A causa di queste condizioni, molti dei migranti scelgono di vivere in edifici abbandonati o di costruire ripari di fortuna in mezzo ai boschi. Nonostante la mancanza di acqua corrente e di energia elettrica, in questi luoghi la vita va avanti giorno dopo giorno e, con l’aiuto delle tante organizzazioni che distribuiscono cibo, vestiti e all’occorrenza medicine, i migranti si sono organizzati per cucinare, fare il pane, provvedere alla loro igiene personale, fare il bucato e riscaldarsi. La religione spesso aiuta tutti loro a rimanere mentalmente stabili: per la maggior parte mussulmani e in piccola parte cattolici, pregano quotidianamente dove possono e visitano chiese e mosche per trovare conforto dopo l’ennesimo respingimento forzato, oppure per farsi forza prima del tentativo successivo di superare il valico di frontiera.

Sparsi fra le montagne al confine con la Croazia oppure in centro città come il Dom Penzjonera o il Krajina-Metal, questi edifici abbandonati danno riparo a centinaia di migranti che aspettano che passi la stagione invernale per poter ripartire e proseguire il viaggio, il cosiddetto “game”.

Così viene chiamato fra i migranti quel percorso che varia dalle due alle tre settimane e che li conduce attraverso Croazia, Slovenia e infine Italia, ultimo ipotetico baluardo prima di raggiungere le destinazioni finali.

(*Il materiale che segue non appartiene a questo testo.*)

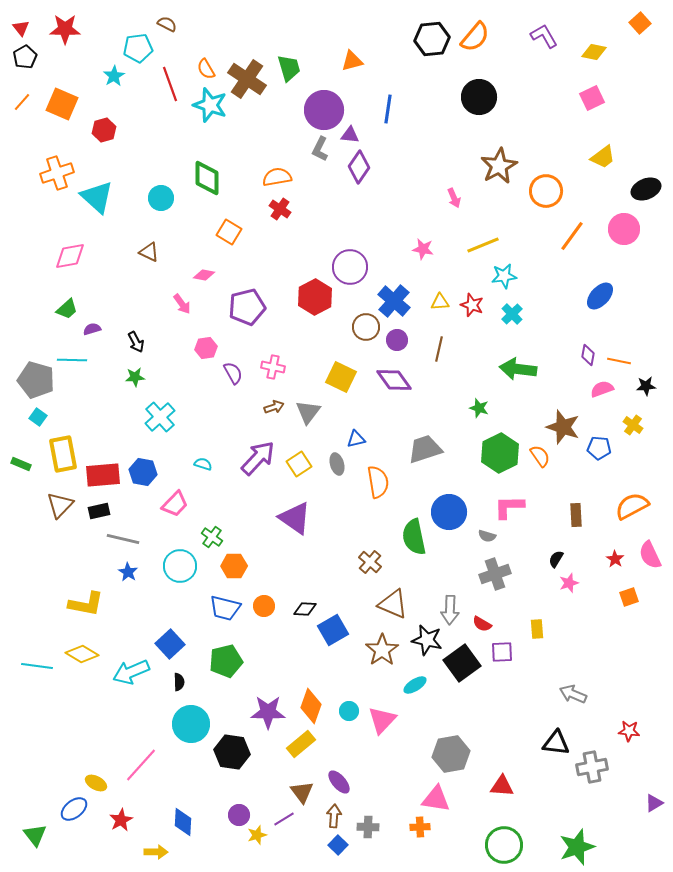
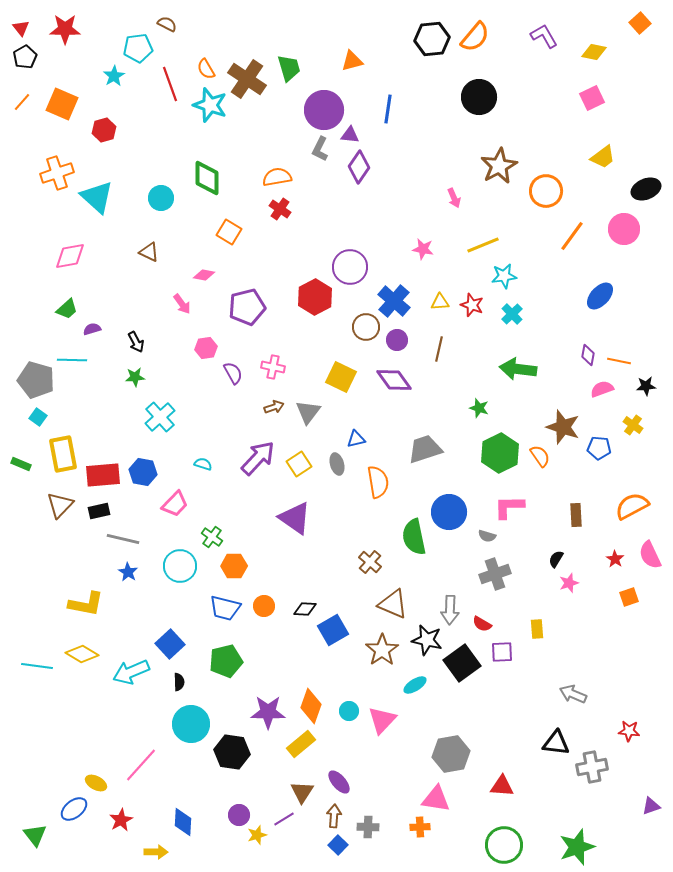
brown triangle at (302, 792): rotated 10 degrees clockwise
purple triangle at (654, 803): moved 3 px left, 3 px down; rotated 12 degrees clockwise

Carichi di cibo, abbigliamento e sacchi a pelo, i migranti si incamminano fra la fitta boscaglia facendosi guidare dalle mappe scaricate sui telefoni cellulari. Percorrono decine di chilometri tutti i giorni in mezzo alla neve e dormono al freddo gelido senza la possibilità di accendere nemmeno il fuoco per paura di essere scoperti dalle autorità di frontiera che pattugliano le aree di confine con droni, telecamere termiche e cani.
A causa del freddo, degli incidenti di percorso e delle violenze subite, alcuni non riescono nel loro intento e, purtroppo, perdono la vita. L’alternativa a questo percorso è nascondersi sotto i camion che portano la merce in Europa ma, anche in questo caso, il pericolo di essere scoperti con gli scanner ai posti di controllo è alto, e il rischio di incidenti di percorso è concreto.Ognuno di loro ha tentato almeno due volte questi vie di fuga, alcuni addirittura anche decine di volte, e il fatto che siano rappresentati in queste immagini significa che puntualmente sono stati scoperti e rimandati in Bosnia-Erzegovina forzatamente, subendo furti di tutti i propri averi, abusi fisici e psicologici e, soprattutto, patendo il mancato rispetto dei loro diritti di richiedenti asilo.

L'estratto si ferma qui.